- Task description
Among the entries below, count the lines holding the string "HELLO". Respond with the number alone.
#### Data shown ####
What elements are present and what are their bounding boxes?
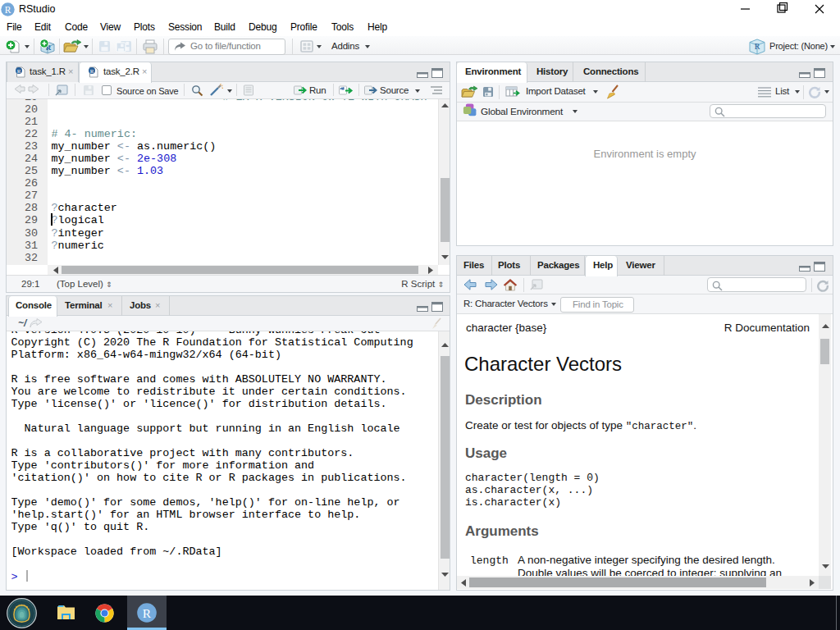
svg-text:R: R <box>17 68 21 75</box>
svg-text:R: R <box>755 42 760 51</box>
svg-text:R: R <box>5 5 11 15</box>
svg-text:R: R <box>143 606 152 620</box>
svg-text:R: R <box>90 68 94 75</box>
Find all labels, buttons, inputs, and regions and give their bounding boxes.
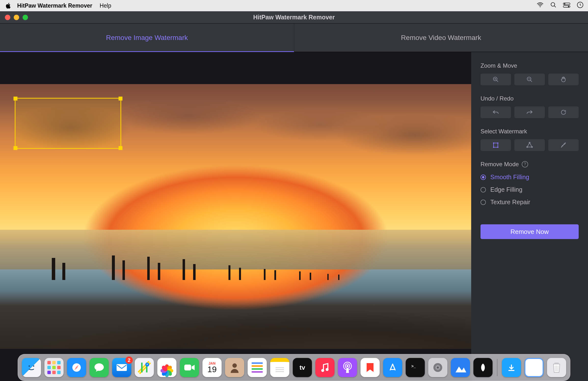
svg-line-47	[555, 365, 555, 371]
radio-icon	[481, 187, 486, 192]
selection-handle-br[interactable]	[119, 146, 123, 150]
dock-icon-podcasts[interactable]	[338, 358, 357, 377]
svg-rect-27	[117, 364, 127, 371]
dock-icon-news[interactable]	[360, 358, 380, 377]
workspace: Zoom & Move Undo / Redo Select Watermark…	[0, 52, 588, 381]
rect-select-tool[interactable]	[481, 139, 511, 151]
dock-icon-desktop[interactable]	[525, 358, 544, 377]
window-close-button[interactable]	[5, 15, 10, 20]
section-label-select-watermark: Select Watermark	[481, 128, 579, 135]
svg-rect-30	[184, 364, 191, 370]
tab-remove-image-watermark[interactable]: Remove Image Watermark	[0, 23, 294, 52]
dock: 2 JAN19 tv >_	[18, 354, 570, 381]
reset-button[interactable]	[548, 106, 579, 118]
svg-point-24	[33, 365, 34, 367]
dock-icon-finder[interactable]	[22, 358, 41, 377]
svg-line-49	[558, 365, 558, 371]
side-panel: Zoom & Move Undo / Redo Select Watermark…	[471, 52, 588, 381]
canvas-area	[0, 52, 471, 381]
mode-tabs: Remove Image Watermark Remove Video Wate…	[0, 23, 588, 52]
dock-icon-wallpaper[interactable]	[451, 358, 470, 377]
wifi-icon[interactable]	[536, 2, 544, 9]
window-maximize-button[interactable]	[22, 15, 28, 20]
dock-icon-safari[interactable]	[67, 358, 86, 377]
radio-icon	[481, 200, 486, 205]
svg-rect-18	[493, 147, 494, 148]
zoom-out-button[interactable]	[514, 74, 545, 85]
dock-icon-maps[interactable]	[135, 358, 154, 377]
dock-icon-appstore[interactable]	[383, 358, 402, 377]
svg-line-2	[554, 6, 556, 7]
selection-handle-tr[interactable]	[119, 96, 123, 100]
menubar-item-help[interactable]: Help	[100, 2, 111, 9]
svg-rect-46	[554, 362, 559, 364]
svg-rect-45	[508, 370, 514, 371]
svg-line-13	[530, 80, 532, 82]
remove-now-button[interactable]: Remove Now	[481, 224, 579, 239]
svg-marker-26	[75, 365, 79, 370]
dock-icon-app[interactable]	[473, 358, 493, 377]
dock-icon-notes[interactable]	[270, 358, 289, 377]
dock-icon-terminal[interactable]: >_	[406, 358, 425, 377]
spotlight-icon[interactable]	[550, 2, 557, 10]
macos-menubar: HitPaw Watermark Remover Help	[0, 0, 588, 11]
dock-separator	[497, 359, 497, 376]
svg-point-0	[540, 6, 541, 7]
control-center-icon[interactable]	[563, 2, 570, 9]
svg-point-4	[564, 3, 566, 4]
svg-point-6	[568, 6, 569, 7]
svg-text:>_: >_	[411, 364, 416, 368]
mail-badge: 2	[126, 357, 133, 364]
svg-rect-15	[494, 143, 498, 147]
brush-select-tool[interactable]	[548, 139, 579, 151]
lasso-select-tool[interactable]	[514, 139, 545, 151]
selection-handle-bl[interactable]	[14, 146, 18, 150]
watermark-selection-rect[interactable]	[15, 98, 121, 149]
selection-handle-tl[interactable]	[14, 96, 18, 100]
svg-point-35	[321, 369, 324, 372]
dock-icon-reminders[interactable]	[248, 358, 267, 377]
dock-icon-messages[interactable]	[90, 358, 109, 377]
window-titlebar: HitPaw Watermark Remover	[0, 11, 588, 23]
section-label-undo-redo: Undo / Redo	[481, 95, 579, 102]
dock-icon-tv[interactable]: tv	[293, 358, 312, 377]
dock-icon-facetime[interactable]	[180, 358, 199, 377]
radio-label: Texture Repair	[490, 199, 530, 206]
svg-marker-44	[456, 366, 466, 372]
svg-rect-16	[493, 142, 494, 143]
dock-icon-launchpad[interactable]	[44, 358, 63, 377]
apple-menu-icon[interactable]	[4, 3, 12, 9]
pan-button[interactable]	[548, 74, 579, 85]
radio-label: Smooth Filling	[490, 173, 529, 181]
image-canvas[interactable]	[0, 84, 471, 349]
dock-icon-music[interactable]	[315, 358, 335, 377]
dock-icon-mail[interactable]: 2	[112, 358, 131, 377]
remove-mode-edge-filling[interactable]: Edge Filling	[481, 186, 579, 193]
window-minimize-button[interactable]	[14, 15, 19, 20]
radio-icon	[481, 174, 486, 180]
svg-point-1	[551, 2, 555, 6]
help-icon[interactable]: ?	[522, 161, 528, 168]
tab-remove-video-watermark[interactable]: Remove Video Watermark	[294, 23, 588, 52]
dock-icon-settings[interactable]	[428, 358, 447, 377]
radio-label: Edge Filling	[490, 186, 523, 193]
window-controls	[5, 15, 28, 20]
dock-icon-downloads[interactable]	[502, 358, 521, 377]
dock-icon-contacts[interactable]	[225, 358, 244, 377]
remove-mode-texture-repair[interactable]: Texture Repair	[481, 199, 579, 206]
remove-mode-smooth-filling[interactable]: Smooth Filling	[481, 173, 579, 181]
undo-button[interactable]	[481, 106, 511, 118]
redo-button[interactable]	[514, 106, 545, 118]
svg-point-39	[347, 365, 349, 367]
zoom-in-button[interactable]	[481, 74, 511, 85]
calendar-day: 19	[207, 365, 217, 373]
dock-icon-calendar[interactable]: JAN19	[202, 358, 222, 377]
dock-icon-trash[interactable]	[547, 358, 566, 377]
svg-rect-19	[497, 147, 498, 148]
window-title: HitPaw Watermark Remover	[0, 14, 588, 21]
svg-point-43	[437, 366, 439, 368]
dock-icon-photos[interactable]	[157, 358, 176, 377]
app-window: HitPaw Watermark Remover Remove Image Wa…	[0, 11, 588, 381]
clock-icon[interactable]	[577, 1, 584, 10]
section-label-remove-mode: Remove Mode	[481, 161, 519, 168]
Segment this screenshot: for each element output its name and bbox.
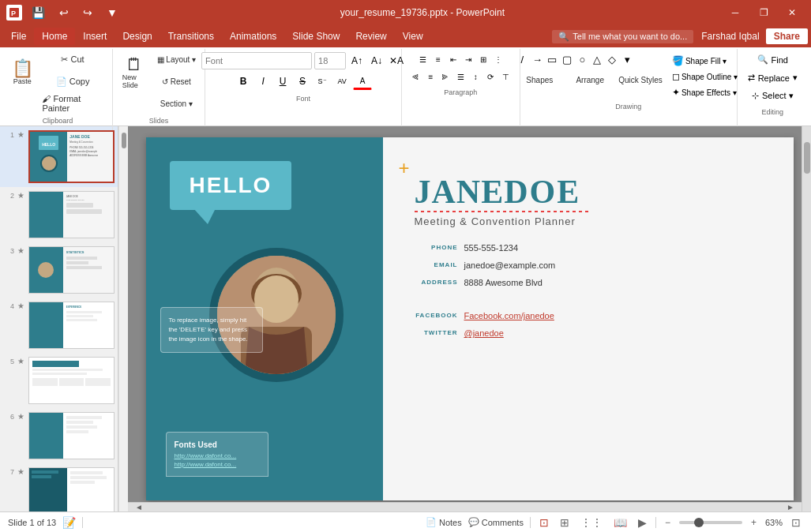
menu-file[interactable]: File [3,28,34,45]
italic-button[interactable]: I [254,73,272,90]
slide-item-5[interactable]: 5 ★ [0,353,118,408]
increase-font-button[interactable]: A↑ [348,52,366,69]
redo-button[interactable]: ↪ [78,5,97,21]
font-color-button[interactable]: A [353,73,372,90]
slide-panel-scrollbar[interactable] [118,126,128,511]
slideshow-view-button[interactable]: ▶ [636,515,649,530]
canvas-scrollbar-vertical[interactable] [802,126,811,511]
shape-rect[interactable]: ▭ [545,52,559,66]
reading-view-button[interactable]: 📖 [611,515,629,530]
shape-outline-button[interactable]: ◻ Shape Outline ▾ [668,69,742,84]
quick-styles-button[interactable]: Quick Styles [616,69,665,90]
menu-review[interactable]: Review [347,28,394,45]
shape-fill-button[interactable]: 🪣 Shape Fill ▾ [668,54,742,68]
shadow-button[interactable]: S⁻ [314,73,331,90]
undo-button[interactable]: ↩ [54,5,73,21]
replace-box[interactable]: To replace image, simply hit the 'DELETE… [160,307,263,353]
decrease-indent-button[interactable]: ⇤ [446,52,460,66]
menu-search[interactable]: 🔍 Tell me what you want to do... [552,30,693,43]
outline-view-button[interactable]: ⊞ [558,515,572,530]
hscroll-left-button[interactable]: ◄ [133,503,145,511]
slide-thumb-1[interactable]: HELLO JANE DOE Meeting & Convention PHON… [28,130,115,183]
fonts-box[interactable]: Fonts Used http://www.dafont.co... http:… [166,432,268,477]
layout-button[interactable]: ▦ Layout ▾ [152,49,200,69]
slide-item-4[interactable]: 4 ★ EXPERIENCE [0,298,118,353]
paste-button[interactable]: 📋 Paste [8,49,36,96]
slide-thumb-3[interactable]: STATISTICS [28,246,115,294]
shapes-button[interactable]: Shapes [515,69,564,90]
shape-arrow[interactable]: → [530,52,544,66]
notes-button[interactable]: 📄 Notes [426,517,462,527]
hscroll-right-button[interactable]: ► [784,503,797,511]
slide-sorter-button[interactable]: ⋮⋮ [578,515,605,530]
slide-thumb-6[interactable] [28,412,115,459]
facebook-value[interactable]: Facebook.com/janedoe [464,311,554,320]
shape-diamond[interactable]: ◇ [605,52,619,66]
slide-item-6[interactable]: 6 ★ [0,408,118,463]
font-family-input[interactable] [201,52,312,69]
menu-insert[interactable]: Insert [75,28,115,45]
shape-circle[interactable]: ○ [575,52,589,66]
vscroll-thumb[interactable] [804,142,810,174]
menu-design[interactable]: Design [115,28,160,45]
minimize-button[interactable]: ─ [723,5,748,21]
menu-home[interactable]: Home [34,28,75,45]
canvas-scrollbar-horizontal[interactable]: ◄ ► [128,502,802,511]
shape-more[interactable]: ▾ [620,52,634,66]
find-button[interactable]: 🔍 Find [752,52,794,67]
font-link-2[interactable]: http://www.dafont.co... [175,461,260,468]
shape-line[interactable]: / [515,52,529,66]
bullet-list-button[interactable]: ☰ [416,52,430,66]
slide-notes-icon[interactable]: 📝 [62,516,76,529]
replace-button[interactable]: ⇄ Replace ▾ [742,70,803,85]
menu-view[interactable]: View [395,28,431,45]
cut-button[interactable]: ✂ Cut [38,49,107,69]
copy-button[interactable]: 📄 Copy [38,71,107,92]
menu-slideshow[interactable]: Slide Show [284,28,347,45]
slide-thumb-4[interactable]: EXPERIENCE [28,302,115,349]
increase-indent-button[interactable]: ⇥ [461,52,475,66]
select-button[interactable]: ⊹ Select ▾ [746,88,799,103]
twitter-value[interactable]: @janedoe [464,328,504,338]
normal-view-button[interactable]: ⊡ [537,515,551,530]
section-button[interactable]: Section ▾ [152,93,200,114]
zoom-slider[interactable] [679,521,742,524]
bold-button[interactable]: B [235,73,252,90]
shape-effects-button[interactable]: ✦ Shape Effects ▾ [668,85,742,99]
shape-rounded-rect[interactable]: ▢ [560,52,574,66]
line-spacing-button[interactable]: ↕ [468,69,482,84]
shape-triangle[interactable]: △ [590,52,604,66]
underline-button[interactable]: U [274,73,291,90]
zoom-out-button[interactable]: − [663,515,673,530]
align-center-button[interactable]: ≡ [423,69,437,84]
align-right-button[interactable]: ⫸ [438,69,452,84]
numbered-list-button[interactable]: ≡ [431,52,445,66]
slide-thumb-5[interactable] [28,357,115,404]
reset-button[interactable]: ↺ Reset [152,71,200,92]
customize-button[interactable]: ▼ [102,5,122,21]
arrange-button[interactable]: Arrange [565,69,614,90]
slide-canvas[interactable]: HELLO [146,137,794,500]
convert-smartart-button[interactable]: ⊞ [476,52,490,66]
save-button[interactable]: 💾 [27,5,50,21]
strikethrough-button[interactable]: S [294,73,311,90]
fit-window-button[interactable]: ⊡ [789,515,803,530]
new-slide-button[interactable]: 🗒 New Slide [118,49,152,96]
columns-button[interactable]: ⋮ [491,52,505,66]
menu-animations[interactable]: Animations [222,28,284,45]
justify-button[interactable]: ☰ [453,69,467,84]
restore-button[interactable]: ❐ [751,5,776,21]
zoom-in-button[interactable]: + [749,515,759,530]
align-left-button[interactable]: ⫷ [408,69,422,84]
menu-transitions[interactable]: Transitions [160,28,222,45]
decrease-font-button[interactable]: A↓ [368,52,385,69]
slide-item-7[interactable]: 7 ★ [0,463,118,511]
close-button[interactable]: ✕ [779,5,805,21]
font-link-1[interactable]: http://www.dafont.co... [175,452,260,459]
slide-item-2[interactable]: 2 ★ JANE DOE Profile summary text here [0,187,118,242]
char-spacing-button[interactable]: AV [333,73,351,90]
comments-button[interactable]: 💬 Comments [468,517,524,527]
slide-item-3[interactable]: 3 ★ STATISTICS [0,242,118,298]
share-button[interactable]: Share [766,28,808,44]
font-size-input[interactable] [314,52,346,69]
####
- Answer box
2